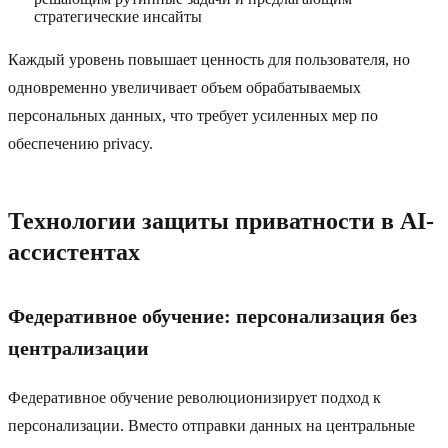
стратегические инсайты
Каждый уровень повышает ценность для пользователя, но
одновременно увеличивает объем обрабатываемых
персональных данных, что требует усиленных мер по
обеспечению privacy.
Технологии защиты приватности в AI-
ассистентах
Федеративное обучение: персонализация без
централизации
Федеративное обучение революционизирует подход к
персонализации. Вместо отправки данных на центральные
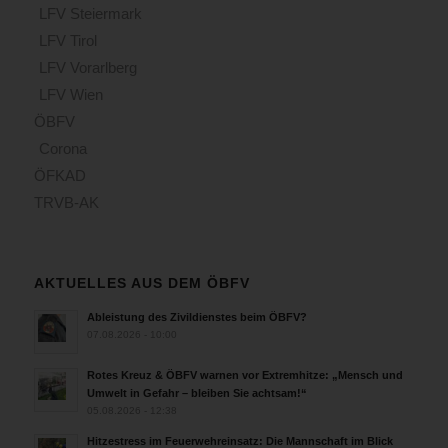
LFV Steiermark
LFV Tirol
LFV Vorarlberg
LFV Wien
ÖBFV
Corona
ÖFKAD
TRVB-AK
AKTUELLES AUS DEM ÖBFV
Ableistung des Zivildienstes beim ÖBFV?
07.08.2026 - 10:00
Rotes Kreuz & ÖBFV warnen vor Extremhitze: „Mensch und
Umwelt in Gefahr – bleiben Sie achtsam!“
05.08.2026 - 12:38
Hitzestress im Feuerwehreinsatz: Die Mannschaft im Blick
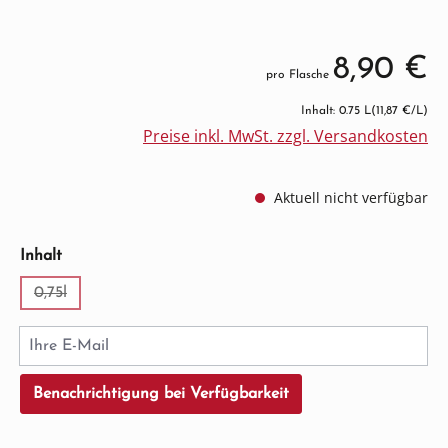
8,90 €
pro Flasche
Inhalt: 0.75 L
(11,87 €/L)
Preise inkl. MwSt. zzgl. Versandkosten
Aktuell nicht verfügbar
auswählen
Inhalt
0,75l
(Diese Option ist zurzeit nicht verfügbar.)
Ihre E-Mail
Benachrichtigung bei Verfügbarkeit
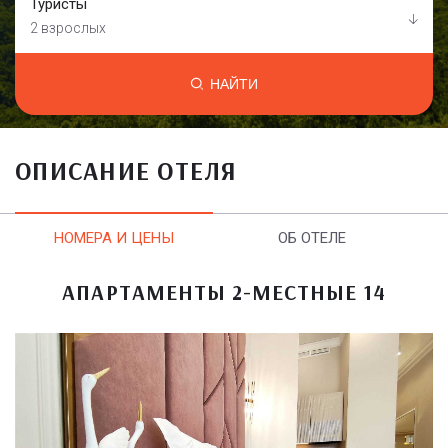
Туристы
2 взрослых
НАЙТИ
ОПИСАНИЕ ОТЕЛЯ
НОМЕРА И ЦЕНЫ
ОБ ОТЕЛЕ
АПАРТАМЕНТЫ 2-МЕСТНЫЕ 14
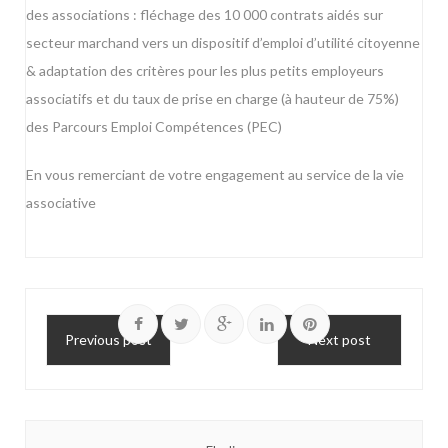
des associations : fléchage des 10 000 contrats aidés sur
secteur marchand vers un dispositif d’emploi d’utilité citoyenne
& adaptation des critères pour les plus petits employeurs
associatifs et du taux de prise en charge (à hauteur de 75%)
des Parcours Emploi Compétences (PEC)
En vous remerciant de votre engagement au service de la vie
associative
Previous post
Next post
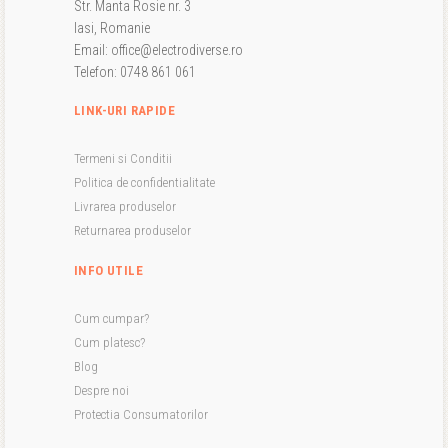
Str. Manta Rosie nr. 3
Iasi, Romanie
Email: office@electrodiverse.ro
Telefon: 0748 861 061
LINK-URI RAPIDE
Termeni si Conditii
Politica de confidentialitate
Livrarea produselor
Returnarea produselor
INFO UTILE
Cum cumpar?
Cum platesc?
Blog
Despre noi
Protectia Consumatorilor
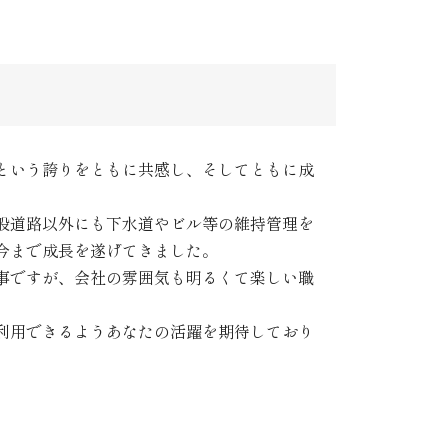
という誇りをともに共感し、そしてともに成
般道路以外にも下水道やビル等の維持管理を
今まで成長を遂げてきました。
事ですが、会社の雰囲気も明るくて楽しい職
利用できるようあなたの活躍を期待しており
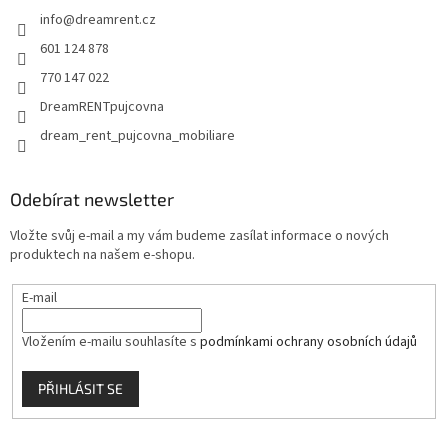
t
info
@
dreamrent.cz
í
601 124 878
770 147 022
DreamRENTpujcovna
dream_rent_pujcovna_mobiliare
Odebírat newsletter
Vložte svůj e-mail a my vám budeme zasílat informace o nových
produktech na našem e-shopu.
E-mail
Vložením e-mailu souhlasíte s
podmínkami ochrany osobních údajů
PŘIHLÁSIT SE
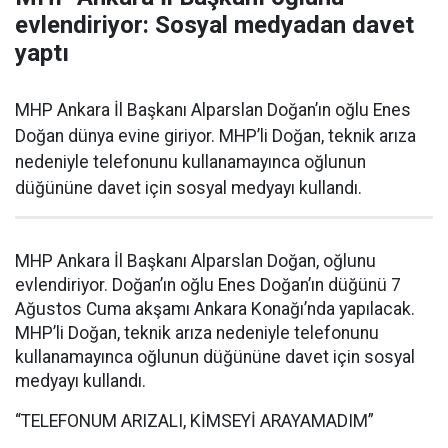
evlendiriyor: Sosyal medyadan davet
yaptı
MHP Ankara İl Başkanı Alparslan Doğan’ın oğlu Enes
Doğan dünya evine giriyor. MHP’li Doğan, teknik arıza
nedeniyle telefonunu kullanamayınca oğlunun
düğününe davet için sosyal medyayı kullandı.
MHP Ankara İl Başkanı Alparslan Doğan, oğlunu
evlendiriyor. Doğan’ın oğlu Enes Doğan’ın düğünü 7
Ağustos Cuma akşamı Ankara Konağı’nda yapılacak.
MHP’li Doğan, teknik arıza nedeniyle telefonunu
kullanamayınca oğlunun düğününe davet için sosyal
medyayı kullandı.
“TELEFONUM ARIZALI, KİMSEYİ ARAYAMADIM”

WORK INSTRUCTION
With the pictures omitted, the entries are to be transcribed in full, exactly as they appear.

RESPONSE FOR THIS EXERCISE
стратегические инсайты
Каждый уровень повышает ценность для пользователя, но
одновременно увеличивает объем обрабатываемых
персональных данных, что требует усиленных мер по
обеспечению privacy.
Технологии защиты приватности в AI-
ассистентах
Федеративное обучение: персонализация без
централизации
Федеративное обучение революционизирует подход к
персонализации. Вместо отправки данных на центральные
LFV Steiermark
LFV Tirol
LFV Vorarlberg
LFV Wien
ÖBFV
Corona
ÖFKAD
TRVB-AK
AKTUELLES AUS DEM ÖBFV
Ableistung des Zivildienstes beim ÖBFV?
07.08.2026 - 10:00
Rotes Kreuz & ÖBFV warnen vor Extremhitze: „Mensch und
Umwelt in Gefahr – bleiben Sie achtsam!“
05.08.2026 - 12:38
Hitzestress im Feuerwehreinsatz: Die Mannschaft im Blick
8,90 €
pro Flasche
Inhalt: 0.75 L
(11,87 €/L)
Preise inkl. MwSt. zzgl. Versandkosten
Aktuell nicht verfügbar
auswählen
Inhalt
0,75l
(Diese Option ist zurzeit nicht verfügbar.)
Ihre E-Mail
Benachrichtigung bei Verfügbarkeit
Туристы
2 взрослых
НАЙТИ
ОПИСАНИЕ ОТЕЛЯ
НОМЕРА И ЦЕНЫ
ОБ ОТЕЛЕ
АПАРТАМЕНТЫ 2-МЕСТНЫЕ 14
des associations : fléchage des 10 000 contrats aidés sur
secteur marchand vers un dispositif d’emploi d’utilité citoyenne
& adaptation des critères pour les plus petits employeurs
associatifs et du taux de prise en charge (à hauteur de 75%)
des Parcours Emploi Compétences (PEC)
En vous remerciant de votre engagement au service de la vie
associative
Previous post
Next post
Str. Manta Rosie nr. 3
Iasi, Romanie
Email: office@electrodiverse.ro
Telefon: 0748 861 061
LINK-URI RAPIDE
Termeni si Conditii
Politica de confidentialitate
Livrarea produselor
Returnarea produselor
INFO UTILE
Cum cumpar?
Cum platesc?
Blog
Despre noi
Protectia Consumatorilor
という誇りをともに共感し、そしてともに成
般道路以外にも下水道やビル等の維持管理を
今まで成長を遂げてきました。
事ですが、会社の雰囲気も明るくて楽しい職
利用できるようあなたの活躍を期待しており
t
info
@
dreamrent.cz
í
601 124 878
770 147 022
DreamRENTpujcovna
dream_rent_pujcovna_mobiliare
Odebírat newsletter
Vložte svůj e-mail a my vám budeme zasílat informace o nových
produktech na našem e-shopu.
E-mail
Vložením e-mailu souhlasíte s
podmínkami ochrany osobních údajů
PŘIHLÁSIT SE
evlendiriyor: Sosyal medyadan davet
yaptı
MHP Ankara İl Başkanı Alparslan Doğan’ın oğlu Enes
Doğan dünya evine giriyor. MHP’li Doğan, teknik arıza
nedeniyle telefonunu kullanamayınca oğlunun
düğününe davet için sosyal medyayı kullandı.
MHP Ankara İl Başkanı Alparslan Doğan, oğlunu
evlendiriyor. Doğan’ın oğlu Enes Doğan’ın düğünü 7
Ağustos Cuma akşamı Ankara Konağı’nda yapılacak.
MHP’li Doğan, teknik arıza nedeniyle telefonunu
kullanamayınca oğlunun düğününe davet için sosyal
medyayı kullandı.
“TELEFONUM ARIZALI, KİMSEYİ ARAYAMADIM”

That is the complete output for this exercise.